Oltre alla situazione nella regione amazzonica, desta preoccupazione
il moltiplicarsi di crisi politiche in un crescente numero di Paesi del
continente americano, con tensioni e insolite forme di violenza che
acuiscono i conflitti sociali e generano gravi conseguenze
socio-economiche e umanitarie. Le polarizzazioni sempre più forti non
aiutano a risolvere i veri e urgenti problemi dei cittadini, soprattutto
dei più poveri e vulnerabili, né tantomeno può farlo la violenza, che
per nessun motivo può essere adottata come strumento per affrontare le
questioni politiche e sociali. In questa sede desidero ricordare
specialmente il Venezuela, affinché non venga meno l’impegno a cercare
soluzioni.
In generale, i conflitti della regione americana, pur avendo radici
diverse, sono accomunati dalle profonde disuguaglianze, dalle
ingiustizie e dalla corruzione endemica, nonché dalle varie forme di
povertà che offendono la dignità delle persone. Occorre, pertanto, che i
leader politici si sforzino di ristabilire con urgenza una cultura del
dialogo per il bene comune e per rafforzare le istituzioni democratiche e
promuovere il rispetto dello stato di diritto, al fine di prevenire
derive antidemocratiche, populiste ed estremiste.
Nel mio secondo viaggio del 2019,
mi sono recato negli Emirati Arabi Uniti,
prima visita di un Successore di Pietro nella Penisola arabica. Ad Abu
Dhabi ho firmato con il Grande Imam di Al-Azhar Ahmad al-Tayyib il
Documento sulla Fratellanza Umana per la pace mondiale e la convivenza comune.

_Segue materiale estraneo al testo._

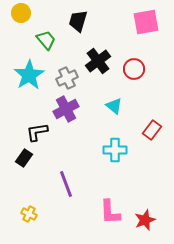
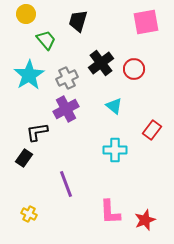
yellow circle: moved 5 px right, 1 px down
black cross: moved 3 px right, 2 px down
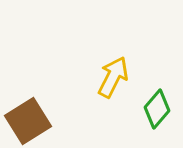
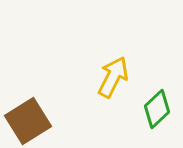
green diamond: rotated 6 degrees clockwise
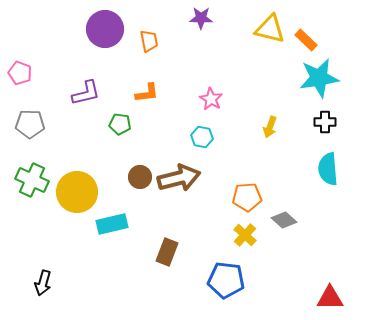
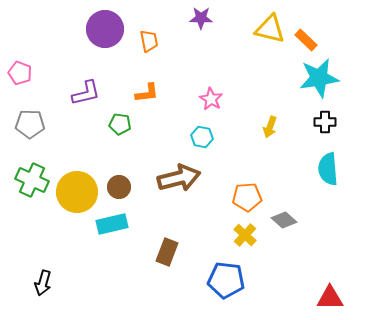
brown circle: moved 21 px left, 10 px down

Si tratta di un testo importante, volto a favorire la mutua
comprensione tra cristiani e musulmani e la convivenza in società sempre
più multietniche e multiculturali, poiché nel condannare fermamente
l’uso del «nome di Dio per giustificare atti di omicidio, di esilio, di
terrorismo e di oppressione»
[11], richiama l’importanza del
concetto di cittadinanza, che «si basa sull’eguaglianza dei diritti e dei doveri sotto la cui ombra tutti godono della giustizia»
[12].
Ciò esige il rispetto della libertà religiosa e che ci si adoperi per
rinunciare all’uso discriminatorio del termine minoranze, che porta con
sé i semi del sentirsi isolati e dell’inferiorità e prepara il terreno
alle ostilità e alla discordia, discriminando i cittadini in base
all’appartenenza religiosa
[13].
A tal fine è particolarmente importante formare le generazioni future
al dialogo interreligioso, quale via maestra per la conoscenza, la
comprensione e il sostegno reciproco fra appartenenti a diverse
religioni.
Pace e speranza sono stati anche al centro della
mia visita in Marocco, dove con Sua Maestà il Re Mohammed VI ho sottoscritto un a
ppello congiunto su Gerusalemme,
«riconoscendo l’unicità e la sacralità di Gerusalemme / Al Qods Acharif
e avendo a cuore il suo significato spirituale e la sua peculiare
vocazione di Città della Pace»
[14].
E da Gerusalemme, città cara ai fedeli delle tre religioni monoteiste,
chiamata ad essere luogo-simbolo di incontro e di coesistenza pacifica,
in cui si coltivano il rispetto reciproco e il dialogo
[15],
il mio pensiero non può che estendersi a tutta la Terra Santa per
richiamare l’urgenza che l’intera Comunità internazionale, con coraggio e
sincerità e nel rispetto del diritto internazionale, riconfermi il suo
impegno a sostegno del processo di pace israelo-palestinese.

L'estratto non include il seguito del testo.